Mysterious God


God is mysterious.

Through conversation after conversation and class after class, pursuing and seeking understanding about God and all that I have put my faith in, I have found that with every answer to all of my questions comes a whole new set of questions which always lead back to the original question. It seems that as questions and responses float all around me I continually find myself saying “yeah, but what does that mean?” It never ends.

I was discussing, with a friend, the concept of predestination and free will. Jesse, my friend, was struggling with an idea. He was saying that either:

A) God knows the future and is therefore not omnipotent because sin entered the world against His will.

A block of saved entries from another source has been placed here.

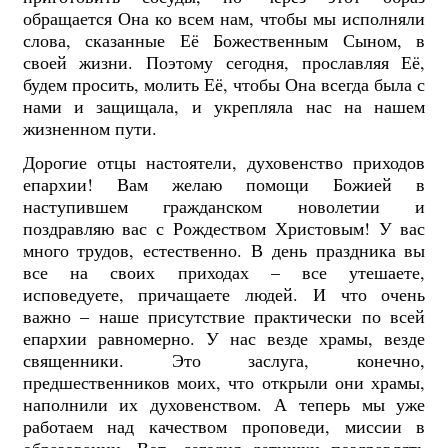
обращается Она ко всем нам, чтобы мы исполняли
слова, сказанные Её Божественным Сыном, в
своей жизни. Поэтому сегодня, прославляя Её,
будем просить, молить Её, чтобы Она всегда была с
нами и защищала, и укрепляла нас на нашем
жизненном пути.
Дорогие отцы настоятели, духовенство приходов
епархии! Вам желаю помощи Божией в
наступившем гражданском новолетии и
поздравляю вас с Рождеством Христовым! У вас
много трудов, естественно. В день праздника вы
все на своих приходах – все утешаете,
исповедуете, причащаете людей. И что очень
важно – наше присутствие практически по всей
епархии равномерно. У нас везде храмы, везде
священники. Это заслуга, конечно,
предшественников моих, что открыли они храмы,
наполнили их духовенством. А теперь мы уже
работаем над качеством проповеди, миссии в
образовании. Вот, сегодня детишки поздравлять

B) God knows the future but allowed sin to enter and is therefore evil.

C) God doesn’t know the future and therefore isn’t all-knowing or eternal.

D) God chose to limit Himself from knowing the future and therefore must have limited His goodness and His ability to care for His creation.

E) Or a myriad of other possibilities.

I am yet to hear an explanation for God’s sovereignty or for Man’s freewill that does not defy logic or is not contradictory.

So How are we to believe in a good God who knows the future, Predestines everything including sin and is still good, knows about and allows for sin without being evil or weak, and sees a world destroy itself but still has good plans for it? Or a God, who doesn’t know the future without losing His omnipotence, gives man free will without losing His sovereignty, limits Himself without losing His ability, and cannot see what’s going to happen but still knows everything?

Our conversation bounced around for awhile. Jesse said, at one point, “I don’t like the idea that God doesn’t know the future.” So I responded “so maybe predestination is true." Jesus replied saying “but I don’t see how He can justify limiting Himself and still be a good God.” I answered, “That’s why I don’t believe in predestination.” Somehow i am caught in two contradictory ideas.

The Christian faith is filled with paradoxes. If we’re to find the most true and healthy answer to these questions we have to allow them to stay mysterious because God is mysterious. As we package our answers and begin to think we’ve nailed it we have to miss something. If God is beyond our comprehension than any answer we give that remains logical has to be inadequate. The more we take from the mystery the more we take from the truth.

So it is not our ambition to find all the answers, to explain away the truth, rather, our ambition is to live out the mystery; to live the healthiest kind of life. We don’t seek to limit God but we seek to embrace all of Him; the things we cannot know. We seek to fully appreciate our mysterious God. Theology, therefore, is faith seeking appreciation. This is why we try to understand God, not so that at some point we will give up or place Him in a box of logical explanations, but so that as we struggle we realize more and more what we cannot understand and we appreciate it because we have struggled. We have wrestled with God.

So we pray to the mysterious God to show us the mystery, to reveal the unknown and the unknowable. We pray to the mysterious God to allow us to know Him, to embrace Him, even though we cannot. We pray to the mysterious God because we want to relate to the unrelatable. And the beautiful mystery is that somehow we can.